Some factors that contribute to the incidence and severity of alcohol-related problems in licensed venues are linked to physical features of these locations. These features include:
High concentration of people
Not enough services to cater for demand
Physical hazards, such as type and placement of furniture
Lighting that facilitates anti-social behaviour and increases anonymity
Insufficient and unclean toilets.
These features tend to be problematic when they co-exist with the consumption of alcohol.
Door staff must: regulate entry and exit points, implement policies restricting availability of pass outs, and assist in maintaining control over patron numbers – playing a key role in the regulation of intoxicated crowds. Well regulated door staffing helps maintain crowd control and entry regulation to limit ‘pub-hopping,’ which can contribute to inter-group conflict, fights, crime and public disorder.
Overcrowding in confined spaces (such as walkways, dancefloors and around bars) is known to increase frustration and aggression in patrons.

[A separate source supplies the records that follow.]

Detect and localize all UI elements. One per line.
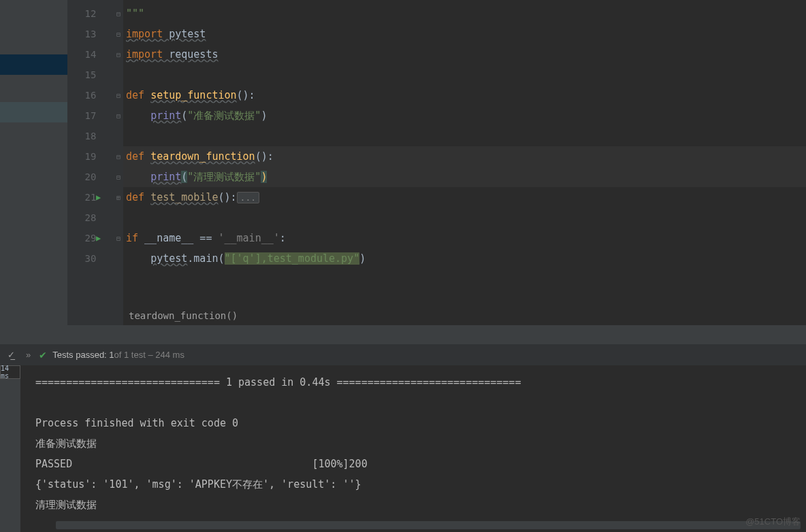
console-line: Process finished with exit code 0 <box>35 413 791 433</box>
code-line[interactable]: pytest.main("['q'],test_module.py") <box>123 248 806 269</box>
console-output[interactable]: ============================== 1 passed … <box>20 365 806 532</box>
line-number: 15 <box>67 65 114 85</box>
watermark: @51CTO博客 <box>745 516 801 528</box>
code-line[interactable]: def teardown_function(): <box>123 146 806 167</box>
line-number: 17 <box>67 105 114 126</box>
line-number: 29▶ <box>67 228 114 248</box>
line-number: 14 <box>67 44 114 65</box>
line-number: 13 <box>67 24 114 44</box>
tests-status-bar[interactable]: ✓̲ » ✔ Tests passed: 1 of 1 test – 244 m… <box>0 344 806 365</box>
code-line[interactable]: if __name__ == '__main__': <box>123 228 806 248</box>
console-line: PASSED [100%]200 <box>35 454 791 474</box>
chevron-icon: » <box>26 350 31 360</box>
tests-passed-label: Tests passed: 1 <box>52 350 114 360</box>
code-line[interactable]: """ <box>123 3 806 24</box>
code-editor[interactable]: 12 13 14 15 16 17 18 19 20 21▶ 28 29▶ 30… <box>67 0 806 325</box>
code-line[interactable] <box>123 126 806 146</box>
console-line: 准备测试数据 <box>35 433 791 454</box>
fold-marker[interactable]: ⊟ <box>114 105 123 126</box>
fold-marker[interactable]: ⊟ <box>114 146 123 167</box>
code-line[interactable]: def test_mobile():... <box>123 187 806 207</box>
sidebar-item-hover[interactable] <box>0 102 67 122</box>
run-gutter-icon[interactable]: ▶ <box>96 193 101 202</box>
fold-marker[interactable]: ⊟ <box>114 3 123 24</box>
fold-marker[interactable]: ⊟ <box>114 85 123 105</box>
editor-gutter: 12 13 14 15 16 17 18 19 20 21▶ 28 29▶ 30 <box>67 0 114 325</box>
fold-ellipsis[interactable]: ... <box>237 192 259 203</box>
tool-window-header[interactable] <box>0 325 806 344</box>
run-gutter-icon[interactable]: ▶ <box>96 233 101 243</box>
line-number: 19 <box>67 146 114 167</box>
timing-badge: 14 ms <box>0 365 20 379</box>
breadcrumb[interactable]: teardown_function() <box>123 306 238 325</box>
fold-marker[interactable]: ⊟ <box>114 44 123 65</box>
tests-summary: of 1 test – 244 ms <box>114 350 184 360</box>
code-line[interactable]: import pytest <box>123 24 806 44</box>
fold-expand-marker[interactable]: ⊞ <box>114 187 123 207</box>
line-number: 12 <box>67 3 114 24</box>
code-line[interactable]: print("准备测试数据") <box>123 105 806 126</box>
line-number: 20 <box>67 167 114 187</box>
code-line-active[interactable]: print("清理测试数据") <box>123 167 806 187</box>
code-line[interactable] <box>123 65 806 85</box>
line-number: 18 <box>67 126 114 146</box>
check-icon: ✔ <box>39 350 47 361</box>
sidebar-item-selected[interactable] <box>0 54 67 75</box>
project-sidebar[interactable] <box>0 0 67 325</box>
console-line: 清理测试数据 <box>35 495 791 515</box>
run-tool-sidebar[interactable] <box>0 365 20 532</box>
console-line <box>35 393 791 413</box>
fold-marker[interactable]: ⊟ <box>114 228 123 248</box>
code-line[interactable] <box>123 207 806 228</box>
horizontal-scrollbar[interactable] <box>56 521 801 529</box>
line-number: 28 <box>67 207 114 228</box>
line-number: 16 <box>67 85 114 105</box>
fold-marker[interactable]: ⊟ <box>114 167 123 187</box>
fold-marker[interactable]: ⊟ <box>114 24 123 44</box>
code-line[interactable]: def setup_function(): <box>123 85 806 105</box>
console-line: ============================== 1 passed … <box>35 372 791 393</box>
console-line: {'status': '101', 'msg': 'APPKEY不存在', 'r… <box>35 474 791 495</box>
filter-icon[interactable]: ✓̲ <box>0 350 22 360</box>
line-number: 30 <box>67 248 114 269</box>
fold-column[interactable]: ⊟ ⊟ ⊟ ⊟ ⊟ ⊟ ⊟ ⊞ ⊟ <box>114 0 123 325</box>
line-number: 21▶ <box>67 187 114 207</box>
code-text-area[interactable]: """ import pytest import requests def se… <box>123 0 806 325</box>
code-line[interactable]: import requests <box>123 44 806 65</box>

To prevent this, internal premises should be laid out to provide a steady flow of movement throughout the premises, with low-risk furniture spaced out around the venue to avoid blocking walk areas and access to facilities and services.
When an area is crowded, this can interfere with staff’s ability to determine whether an individual is intoxicated. This is attributed to:
Pressure to serve quickly resulting in reduced attention to indicators of intoxication
Purchase of a number of drinks by one patron on behalf of other, often unseen, patrons
High levels of noise which interfere with staff ability to hear verbal cues of intoxication, as well as verbal confrontation that may lead to aggressive acts.
These factors can adversely influence the ability of staff to assess IDs by purchasers and consumers of alcoholic beverages. Consequently, service to underage patrons may occur, placing the licensee, their staff and the patron, at risk of legal action.
Considering your venue’s entry and exit points is also important, as well laid out exit points can assist in minimising the interaction between drinking patrons and the general population.
Liaising with the police and other emergency services to conduct a safety audit is another good measure, to ensure your venue is safe and address any areas that may pose a hazard.